對於每一行,我想添加一個余弦相似度的列,這將由vector1.dot(vector2)/(sqrt(vector1.dot(vector1)*sqrt(vector2.dot(vector2))
,但我可以'不知道如何使用它來將它放入一個新列。我試過制作一個 udf,但似乎無法弄清楚
使用 scala 的解決方案
There is a utility object org.apache.spark.ml.linalg.BLAS inside spark repo which uses com.github.fommil.netlib.BLAS
to do dot product. 但是 object 對於 spark 內部提交者來說是 package 私有的,要在這里使用它,我們需要在當前項目中復制該實用程序,如下所示 -
package utils
import com.github.fommil.netlib.{F2jBLAS, BLAS => NetlibBLAS}
import com.github.fommil.netlib.BLAS.{getInstance => NativeBLAS}
import org.apache.spark.ml.linalg.{DenseMatrix, DenseVector, Matrix, SparseMatrix, SparseVector, Vector}
/**
* Utility object org.apache.spark.ml.linalg.BLAS is package private in spark repo,
* copying it here org.apache.spark.ml.linalg.BLAS to use the utility
* BLAS routines for MLlib's vectors and matrices.
*/
object BLAS extends Serializable {
@transient private var _f2jBLAS: NetlibBLAS = _
@transient private var _nativeBLAS: NetlibBLAS = _
// For level-1 routines, we use Java implementation.

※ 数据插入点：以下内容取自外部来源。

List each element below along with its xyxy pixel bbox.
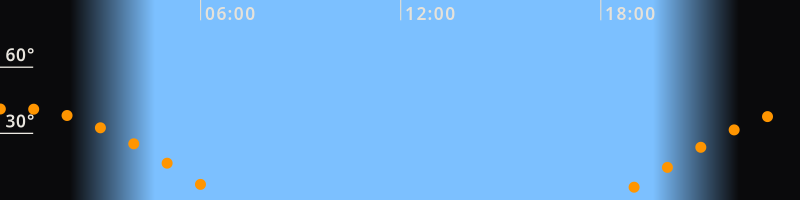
staticText: 0 [16, 109, 26, 132]
staticText: 0 [245, 2, 255, 25]
staticText: 0 [16, 43, 26, 66]
staticText: 3 [6, 109, 16, 132]
staticText: ° [27, 109, 34, 132]
staticText: 6 [6, 43, 16, 66]
staticText: 2 [416, 2, 426, 25]
staticText: 0 [445, 2, 455, 25]
staticText: 0 [205, 2, 215, 25]
staticText: : [428, 2, 433, 25]
staticText: ° [27, 43, 34, 66]
staticText: 1 [405, 2, 415, 25]
staticText: 8 [616, 2, 626, 25]
staticText: 0 [634, 2, 644, 25]
staticText: 6 [216, 2, 226, 25]
staticText: : [228, 2, 233, 25]
staticText: 1 [605, 2, 615, 25]
staticText: 0 [645, 2, 655, 25]
staticText: 0 [234, 2, 244, 25]
staticText: 0 [434, 2, 444, 25]
staticText: : [628, 2, 633, 25]
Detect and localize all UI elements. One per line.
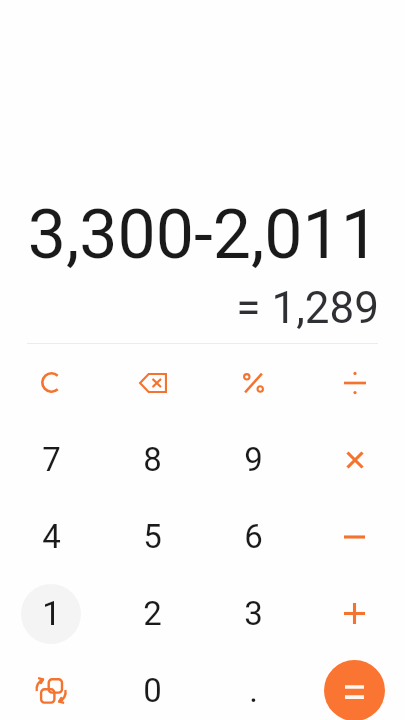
button[interactable]: 6 [203,498,304,575]
button[interactable]: Minus [304,498,405,575]
staticText: 0 [143,671,162,710]
staticText: 6 [244,517,263,556]
button[interactable]: 0 [102,652,203,720]
button[interactable]: 4 [0,498,102,575]
button[interactable]: 3 [203,575,304,652]
button[interactable]: 1 [0,575,102,652]
button[interactable]: 5 [102,498,203,575]
staticText: 1 [42,594,61,633]
staticText: . [249,671,258,710]
staticText: 3,300-2,011 [20,195,379,275]
button[interactable]: Divide [304,344,405,421]
button[interactable]: Percent [203,344,304,421]
button[interactable]: Unit converter [0,652,102,720]
staticText: 7 [42,440,61,479]
button[interactable]: Plus [304,575,405,652]
button[interactable]: Backspace [102,344,203,421]
staticText: 9 [244,440,263,479]
staticText: 3 [244,594,263,633]
staticText: = 1,289 [20,282,379,334]
button[interactable]: Clear [0,344,102,421]
staticText: 2 [143,594,162,633]
button[interactable]: 2 [102,575,203,652]
button[interactable]: 9 [203,421,304,498]
button[interactable]: Equals [304,652,405,720]
button[interactable]: 8 [102,421,203,498]
button[interactable]: 7 [0,421,102,498]
staticText: 8 [143,440,162,479]
button[interactable]: Decimal point [203,652,304,720]
button[interactable]: Equals [324,660,385,720]
staticText: 5 [143,517,162,556]
staticText: 4 [42,517,61,556]
button[interactable]: Multiply [304,421,405,498]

private def f2jBLAS: NetlibBLAS = {
if (_f2jBLAS == null) {
_f2jBLAS = new F2jBLAS
}
_f2jBLAS
}
/**
* dot(x, y)
*/
def dot(x: Vector, y: Vector): Double = {
require(x.size == y.size,
"BLAS.dot(x: Vector, y:Vector) was given Vectors with non-matching sizes:" +
" x.size = " + x.size + ", y.size = " + y.size)
(x, y) match {
case (dx: DenseVector, dy: DenseVector) =>
dot(dx, dy)
case (sx: SparseVector, dy: DenseVector) =>
dot(sx, dy)
case (dx: DenseVector, sy: SparseVector) =>
dot(sy, dx)
case (sx: SparseVector, sy: SparseVector) =>
dot(sx, sy)
case _ =>
throw new IllegalArgumentException(s"dot doesn't support (${x.getClass}, ${y.getClass}).")
}
}
/**
* dot(x, y)
*/
private def dot(x: DenseVector, y: DenseVector): Double = {
val n = x.size
f2jBLAS.ddot(n, x.values, 1, y.values, 1)
}
/**
* dot(x, y)
*/
private def dot(x: SparseVector, y: DenseVector): Double = {
val xValues = x.values
val xIndices = x.indices
val yValues = y.values
val nnz = xIndices.length
var sum = 0.0
var k = 0
while (k < nnz) {
sum += xValues(k) * yValues(xIndices(k))
k += 1
}
sum
}
/**
* dot(x, y)
*/
private def dot(x: SparseVector, y: SparseVector): Double = {
val xValues = x.values
val xIndices = x.indices
val yValues = y.values
val yIndices = y.indices
val nnzx = xIndices.length
val nnzy = yIndices.length
var kx = 0
var ky = 0
var sum = 0.0
// y catching x
while (kx < nnzx && ky < nnzy) {
val ix = xIndices(kx)
while (ky < nnzy && yIndices(ky) < ix) {
ky += 1
}
if (ky < nnzy && yIndices(ky) == ix) {
sum += xValues(kx) * yValues(ky)
ky += 1
}
kx += 1
}
sum
}
}
val df = Seq(
(0, Vectors.dense(0.0, 10.0, 0.5), 1, Vectors.dense(0.0, 10.0, 0.5)),
(1, Vectors.dense(0.0, 10.0, 0.2), 2, Vectors.dense(0.0, 10.0, 0.2))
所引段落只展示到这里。